### Entries provided
▬▬▬▬▬▬

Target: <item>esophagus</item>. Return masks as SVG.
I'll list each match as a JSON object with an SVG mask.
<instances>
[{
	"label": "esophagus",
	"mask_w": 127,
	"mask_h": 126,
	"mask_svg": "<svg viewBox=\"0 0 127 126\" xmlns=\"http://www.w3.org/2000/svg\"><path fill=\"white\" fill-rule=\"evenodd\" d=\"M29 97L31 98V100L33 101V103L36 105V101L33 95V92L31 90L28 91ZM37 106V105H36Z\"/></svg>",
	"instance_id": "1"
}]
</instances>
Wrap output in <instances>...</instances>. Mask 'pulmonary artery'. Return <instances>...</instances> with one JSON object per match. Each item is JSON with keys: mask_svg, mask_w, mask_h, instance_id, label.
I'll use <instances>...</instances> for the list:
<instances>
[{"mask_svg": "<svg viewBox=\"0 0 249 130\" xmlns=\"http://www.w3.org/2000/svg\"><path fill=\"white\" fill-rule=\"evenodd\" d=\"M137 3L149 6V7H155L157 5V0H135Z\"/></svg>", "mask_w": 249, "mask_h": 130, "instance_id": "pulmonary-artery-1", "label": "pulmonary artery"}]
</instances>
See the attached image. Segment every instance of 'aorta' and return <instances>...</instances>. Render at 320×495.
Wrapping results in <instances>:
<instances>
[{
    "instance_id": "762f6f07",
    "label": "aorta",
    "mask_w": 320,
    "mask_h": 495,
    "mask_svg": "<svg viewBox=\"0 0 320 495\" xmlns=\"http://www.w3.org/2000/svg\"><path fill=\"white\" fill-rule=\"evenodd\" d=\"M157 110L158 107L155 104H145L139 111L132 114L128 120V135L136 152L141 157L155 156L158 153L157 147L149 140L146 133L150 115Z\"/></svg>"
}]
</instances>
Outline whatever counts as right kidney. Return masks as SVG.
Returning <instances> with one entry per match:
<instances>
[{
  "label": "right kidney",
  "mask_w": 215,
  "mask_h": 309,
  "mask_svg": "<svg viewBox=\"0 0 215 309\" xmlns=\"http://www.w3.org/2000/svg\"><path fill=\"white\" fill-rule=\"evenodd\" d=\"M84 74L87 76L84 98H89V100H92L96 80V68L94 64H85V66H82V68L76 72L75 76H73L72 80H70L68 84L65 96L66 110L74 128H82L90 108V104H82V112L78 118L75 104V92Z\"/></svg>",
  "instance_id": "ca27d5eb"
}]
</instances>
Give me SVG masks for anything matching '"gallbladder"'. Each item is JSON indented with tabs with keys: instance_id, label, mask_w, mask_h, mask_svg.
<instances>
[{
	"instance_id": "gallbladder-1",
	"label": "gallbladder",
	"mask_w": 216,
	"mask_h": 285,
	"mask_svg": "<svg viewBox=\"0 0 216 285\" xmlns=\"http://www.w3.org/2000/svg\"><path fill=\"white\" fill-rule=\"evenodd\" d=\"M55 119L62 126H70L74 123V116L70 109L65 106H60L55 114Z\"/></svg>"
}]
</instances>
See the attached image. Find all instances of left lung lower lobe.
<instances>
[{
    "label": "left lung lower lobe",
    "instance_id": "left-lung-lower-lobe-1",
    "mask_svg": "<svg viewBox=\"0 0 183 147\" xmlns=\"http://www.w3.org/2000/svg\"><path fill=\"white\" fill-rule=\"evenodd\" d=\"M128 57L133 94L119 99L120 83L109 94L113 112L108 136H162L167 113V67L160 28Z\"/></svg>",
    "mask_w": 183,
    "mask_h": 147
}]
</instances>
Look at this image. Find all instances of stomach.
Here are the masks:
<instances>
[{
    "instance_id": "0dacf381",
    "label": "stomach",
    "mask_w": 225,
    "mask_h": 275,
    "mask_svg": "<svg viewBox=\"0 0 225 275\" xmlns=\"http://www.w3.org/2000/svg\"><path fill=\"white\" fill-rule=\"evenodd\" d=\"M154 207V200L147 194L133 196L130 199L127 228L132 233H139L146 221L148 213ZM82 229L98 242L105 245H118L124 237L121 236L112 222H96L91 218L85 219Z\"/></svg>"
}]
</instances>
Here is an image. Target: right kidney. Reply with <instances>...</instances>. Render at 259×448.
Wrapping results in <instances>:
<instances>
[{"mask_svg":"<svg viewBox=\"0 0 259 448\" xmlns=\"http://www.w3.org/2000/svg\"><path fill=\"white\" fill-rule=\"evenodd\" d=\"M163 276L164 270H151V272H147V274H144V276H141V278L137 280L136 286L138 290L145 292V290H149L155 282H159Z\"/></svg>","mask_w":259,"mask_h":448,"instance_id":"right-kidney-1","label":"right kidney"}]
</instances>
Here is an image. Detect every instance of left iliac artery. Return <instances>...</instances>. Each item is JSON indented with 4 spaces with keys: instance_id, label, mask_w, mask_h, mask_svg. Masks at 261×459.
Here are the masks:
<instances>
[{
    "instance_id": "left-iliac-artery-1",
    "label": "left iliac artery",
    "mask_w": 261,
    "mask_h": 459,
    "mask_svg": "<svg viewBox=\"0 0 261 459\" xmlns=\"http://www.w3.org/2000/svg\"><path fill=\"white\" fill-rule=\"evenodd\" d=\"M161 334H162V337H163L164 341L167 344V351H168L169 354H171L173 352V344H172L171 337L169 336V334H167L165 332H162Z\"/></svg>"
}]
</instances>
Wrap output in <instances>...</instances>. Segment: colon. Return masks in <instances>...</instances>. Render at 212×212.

▬▬▬▬▬▬

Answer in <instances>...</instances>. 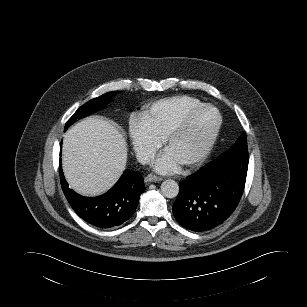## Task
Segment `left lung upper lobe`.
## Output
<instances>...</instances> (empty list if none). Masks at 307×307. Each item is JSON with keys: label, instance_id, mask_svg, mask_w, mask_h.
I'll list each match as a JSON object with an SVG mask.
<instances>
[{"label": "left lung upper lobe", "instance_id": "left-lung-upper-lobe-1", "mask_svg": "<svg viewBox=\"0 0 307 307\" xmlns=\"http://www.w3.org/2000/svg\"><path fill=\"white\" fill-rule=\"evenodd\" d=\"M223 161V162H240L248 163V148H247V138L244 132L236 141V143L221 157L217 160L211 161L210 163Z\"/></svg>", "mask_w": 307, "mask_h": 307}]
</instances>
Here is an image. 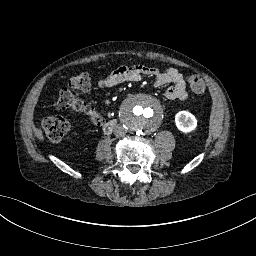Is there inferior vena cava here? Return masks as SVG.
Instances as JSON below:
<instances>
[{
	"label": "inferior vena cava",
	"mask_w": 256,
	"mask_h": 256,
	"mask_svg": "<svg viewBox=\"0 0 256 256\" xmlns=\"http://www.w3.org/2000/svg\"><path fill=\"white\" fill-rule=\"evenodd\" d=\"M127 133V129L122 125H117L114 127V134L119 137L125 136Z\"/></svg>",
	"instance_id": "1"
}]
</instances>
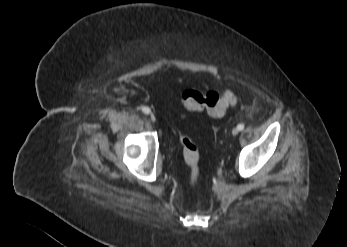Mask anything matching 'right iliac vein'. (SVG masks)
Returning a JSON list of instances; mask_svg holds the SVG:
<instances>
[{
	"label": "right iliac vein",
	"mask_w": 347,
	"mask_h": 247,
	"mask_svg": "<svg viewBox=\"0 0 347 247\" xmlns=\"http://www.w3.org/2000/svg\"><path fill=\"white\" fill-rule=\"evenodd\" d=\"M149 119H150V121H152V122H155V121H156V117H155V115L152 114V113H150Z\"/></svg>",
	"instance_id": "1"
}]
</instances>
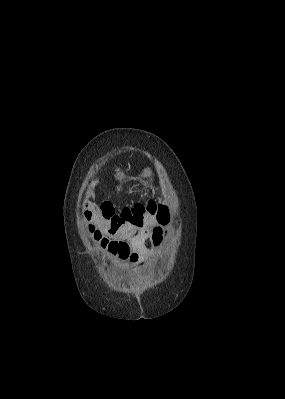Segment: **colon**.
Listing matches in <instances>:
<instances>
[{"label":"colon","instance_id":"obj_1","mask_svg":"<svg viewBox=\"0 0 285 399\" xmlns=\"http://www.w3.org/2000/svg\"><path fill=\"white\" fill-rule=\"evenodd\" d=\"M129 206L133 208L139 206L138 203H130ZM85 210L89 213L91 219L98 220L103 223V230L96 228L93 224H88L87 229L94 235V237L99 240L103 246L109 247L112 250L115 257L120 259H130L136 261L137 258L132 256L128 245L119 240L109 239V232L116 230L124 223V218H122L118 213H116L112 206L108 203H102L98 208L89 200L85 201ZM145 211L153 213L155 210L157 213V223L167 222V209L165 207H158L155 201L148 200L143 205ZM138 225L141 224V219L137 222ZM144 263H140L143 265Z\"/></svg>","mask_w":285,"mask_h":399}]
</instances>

▬▬▬▬▬▬

### Task objective
Would you print exactly and only the lines of the material above that run from the line with "Look at this" through the line with "Wrap output in <instances>...</instances>. Segment: colon.", both included?

### Exercise solution
Look at this image. Find all instances of stomach.
Here are the masks:
<instances>
[{
    "instance_id": "0dacf381",
    "label": "stomach",
    "mask_w": 225,
    "mask_h": 275,
    "mask_svg": "<svg viewBox=\"0 0 225 275\" xmlns=\"http://www.w3.org/2000/svg\"><path fill=\"white\" fill-rule=\"evenodd\" d=\"M154 207V200L147 194L133 196L130 199L127 228L132 233H139L146 221L148 213ZM82 229L98 242L105 245H118L124 237L121 236L112 222H96L91 218L85 219Z\"/></svg>"
}]
</instances>
Here is an image. Target: right kidney. Reply with <instances>...</instances>. Render at 259×448.
Wrapping results in <instances>:
<instances>
[{"mask_svg":"<svg viewBox=\"0 0 259 448\" xmlns=\"http://www.w3.org/2000/svg\"><path fill=\"white\" fill-rule=\"evenodd\" d=\"M163 276L164 270H151V272H147V274H144V276H141V278L137 280L136 286L138 290L145 292V290H149L155 282H159Z\"/></svg>","mask_w":259,"mask_h":448,"instance_id":"right-kidney-1","label":"right kidney"}]
</instances>
Here is an image. Detect every instance of left iliac artery. Return <instances>...</instances>. Each item is JSON indented with 4 spaces with keys: instance_id, label, mask_w, mask_h, mask_svg. Masks at 261×459.
Here are the masks:
<instances>
[{
    "instance_id": "left-iliac-artery-1",
    "label": "left iliac artery",
    "mask_w": 261,
    "mask_h": 459,
    "mask_svg": "<svg viewBox=\"0 0 261 459\" xmlns=\"http://www.w3.org/2000/svg\"><path fill=\"white\" fill-rule=\"evenodd\" d=\"M161 334H162V337H163L164 341L167 344V351H168L169 354H171L173 352V344H172L171 337L169 336V334H167L165 332H162Z\"/></svg>"
}]
</instances>
Wrap output in <instances>...</instances>. Segment: colon. Return masks in <instances>...</instances>. Render at 212×212.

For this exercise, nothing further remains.